Andrew Miller had another hellacious outing for Pawtucket today. The southpaw went 1.1 innings, walking four and striking out 3.  Of Miller’s 50 pitches, only 20 were strikes. Miller has been extremely inconsistent in his 6 rehab appearances for the Red Sox.  In six minor league games on his rehab assignment, Miller has allowed four runs on four hits in six innings with nine walks and 12 strikeouts. As his walks and strikeout numbers indicate he is either lights out or all over the place. Consistency has been a problem for Miller during his entire MLB career. He has never been able to be the pitcher he was at UNC and on Cape Cod.
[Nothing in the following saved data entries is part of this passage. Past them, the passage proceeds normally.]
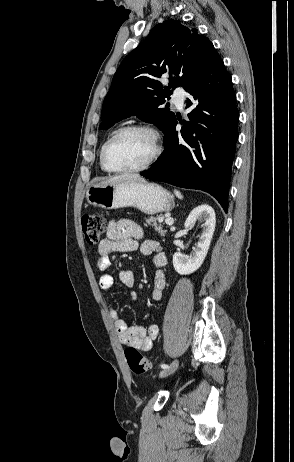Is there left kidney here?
Listing matches in <instances>:
<instances>
[{
    "label": "left kidney",
    "instance_id": "left-kidney-1",
    "mask_svg": "<svg viewBox=\"0 0 294 462\" xmlns=\"http://www.w3.org/2000/svg\"><path fill=\"white\" fill-rule=\"evenodd\" d=\"M197 220L204 222V226L196 248L190 255L181 252L173 255V266L180 275L191 274L202 265L215 231L216 217L212 207L204 204L194 208L185 221V228L191 227Z\"/></svg>",
    "mask_w": 294,
    "mask_h": 462
}]
</instances>
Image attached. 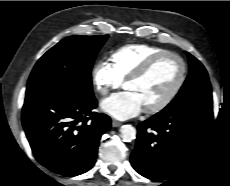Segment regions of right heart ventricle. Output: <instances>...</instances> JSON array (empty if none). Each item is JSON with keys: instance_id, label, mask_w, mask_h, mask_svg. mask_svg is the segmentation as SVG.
Masks as SVG:
<instances>
[{"instance_id": "e07e8e85", "label": "right heart ventricle", "mask_w": 230, "mask_h": 186, "mask_svg": "<svg viewBox=\"0 0 230 186\" xmlns=\"http://www.w3.org/2000/svg\"><path fill=\"white\" fill-rule=\"evenodd\" d=\"M166 52L165 49L148 44H128L112 52L111 65L121 81L126 80L149 58Z\"/></svg>"}]
</instances>
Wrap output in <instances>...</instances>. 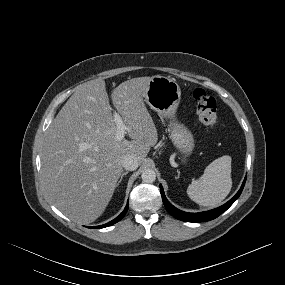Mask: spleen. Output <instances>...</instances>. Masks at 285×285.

For the record, I am a huge Andrew Miller fan. I first saw Andrew Miller in 2005 while he was pitching for the Chatham A’s (now Anglers) of the Cape Cod Baseball League. I don’t remember who won or lost the game but I remember all the scouts behind hope plate drooling after he threw one 97mph fastball after another. In a summer league that featured Tim Lincecum and Daniel Bard, Miller, was named the College Summer Player of the Year by Baseball America and rated as the No. 1 prospect in the Cape League.  Miller was also dominating the competition at UNC. Miller set the Carolina single season (133) and career strikeout records (325). He was also third in Tar Heels’ history with 27 wins and fourth in total innings pitched with 309. He was named Baseball America National Player of the Year and Roger Clemens Award winner as the nation’s top collegiate pitcher. He was also named to the first team All-America for Collegiate Baseball, Baseball America, NCBWA and Rivals.com. His success lead him to be drafted number 6 overall by the Detroit Tigers in the 2006 draft. He really hasn’t done much since. Miller was traded to the Marlins in the Miguel Cabrera deal and then dealt the Sox for reliever Dustin Richardson. I was euphoric when this happened. At 26 Miller is still young enough to turn his career around. Bobby V has said that he thinks scouts and coaches has tried to hard to change his windup. He has recommended he go back to his old mechanics that made him so successful at UNC. Hey, if it aint broke then don’t fix it. IF, and it is a big IF, the Sox can get Miller to harness his control they will have one of the best lefties in the game. Until then Miller is just another prospect that never reached his potential. I remain hopeful that he will turn things around and that the Richardson for Miller deal will go down as one of the biggest steals in baseball history.